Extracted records
****************************************

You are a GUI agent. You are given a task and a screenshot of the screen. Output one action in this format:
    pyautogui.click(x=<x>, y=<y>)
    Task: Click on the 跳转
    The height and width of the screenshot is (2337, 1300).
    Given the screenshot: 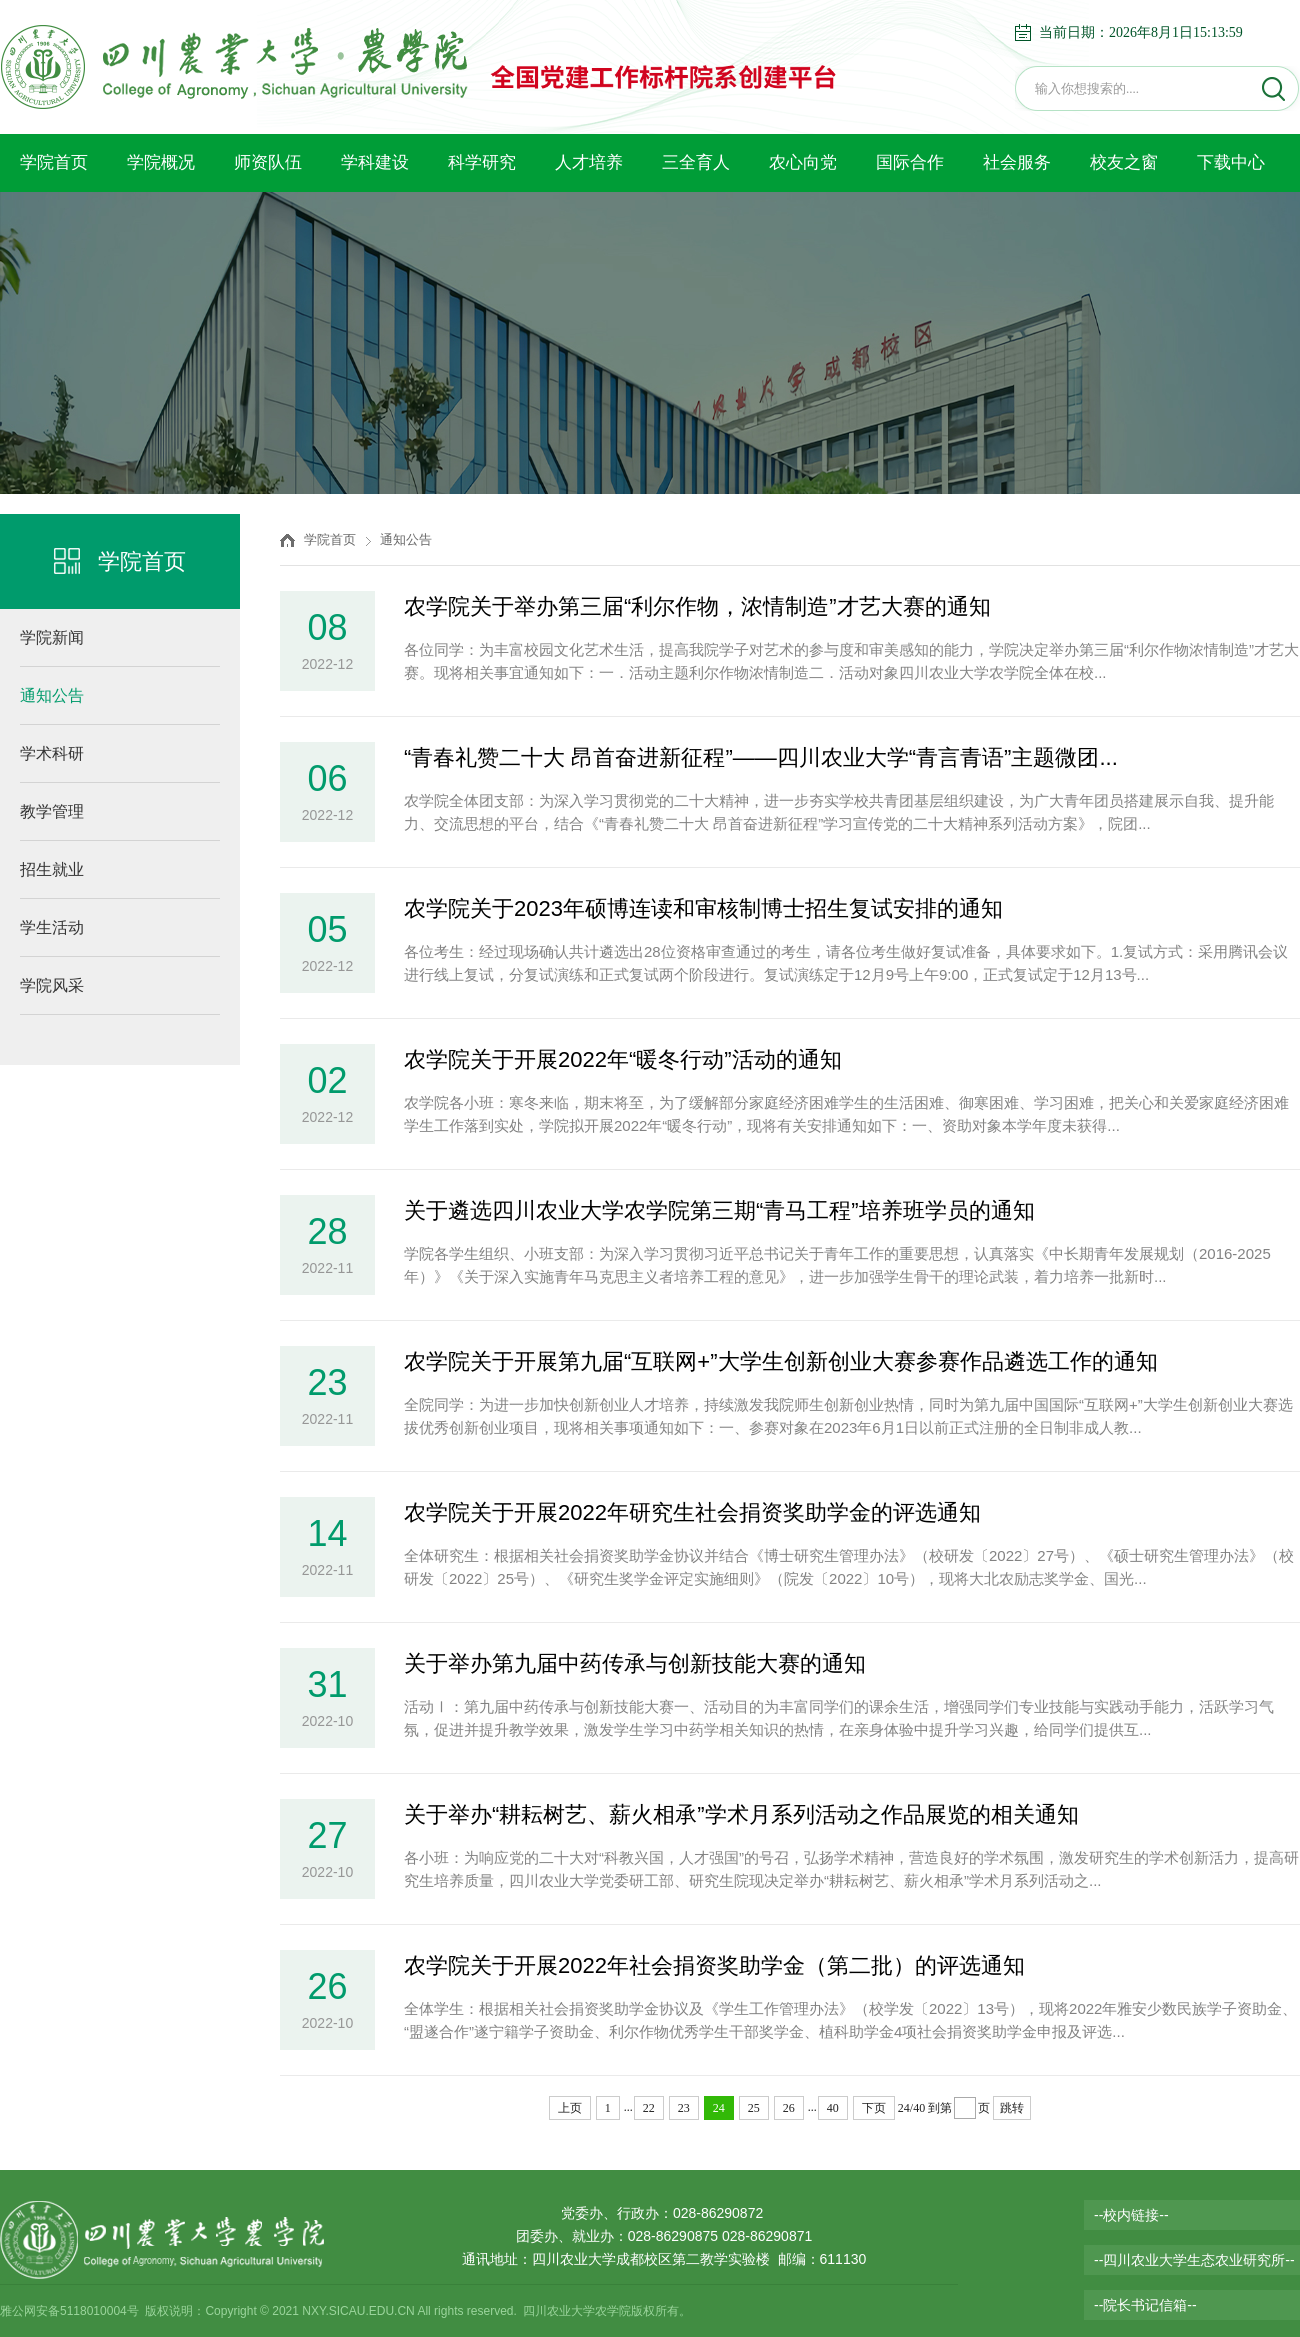 What is the action you would take?
    pyautogui.click(x=1012, y=2108)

****************************************

> Instructions for the task
Please copy exactly the lines from the first line of the records above through the line containing "The height and", including both, and nothing more.

> Written solution
You are a GUI agent. You are given a task and a screenshot of the screen. Output one action in this format:
    pyautogui.click(x=<x>, y=<y>)
    Task: Click on the 跳转
    The height and width of the screenshot is (2337, 1300).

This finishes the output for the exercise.